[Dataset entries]
---------------
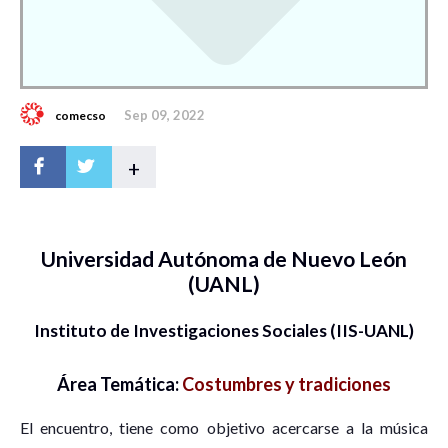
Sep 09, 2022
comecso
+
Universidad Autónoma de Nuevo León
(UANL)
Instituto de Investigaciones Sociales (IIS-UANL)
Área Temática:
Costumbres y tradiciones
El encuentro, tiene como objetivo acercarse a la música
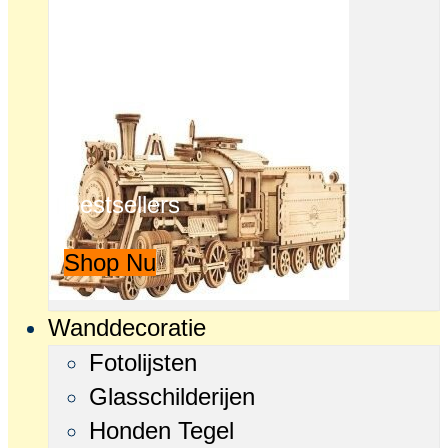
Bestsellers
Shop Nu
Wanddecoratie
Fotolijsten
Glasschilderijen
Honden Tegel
---------------
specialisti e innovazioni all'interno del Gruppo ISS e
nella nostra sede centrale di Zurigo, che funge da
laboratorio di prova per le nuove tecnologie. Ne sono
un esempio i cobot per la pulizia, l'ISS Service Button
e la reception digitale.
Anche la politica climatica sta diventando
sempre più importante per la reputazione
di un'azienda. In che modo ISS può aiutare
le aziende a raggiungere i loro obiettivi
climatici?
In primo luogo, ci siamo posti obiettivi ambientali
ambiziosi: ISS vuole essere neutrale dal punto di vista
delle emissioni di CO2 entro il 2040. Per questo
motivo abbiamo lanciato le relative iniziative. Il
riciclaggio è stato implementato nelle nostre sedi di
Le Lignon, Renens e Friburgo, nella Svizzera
---------------
*Work order*. Your answer should consist solely of the lines above from the line with "In primo luogo, ci" to the line with "Le Lignon, Renens e Friburgo, nella Svizzera", both included, reproduced exactly.

*Completed exercise*.
In primo luogo, ci siamo posti obiettivi ambientali
ambiziosi: ISS vuole essere neutrale dal punto di vista
delle emissioni di CO2 entro il 2040. Per questo
motivo abbiamo lanciato le relative iniziative. Il
riciclaggio è stato implementato nelle nostre sedi di
Le Lignon, Renens e Friburgo, nella Svizzera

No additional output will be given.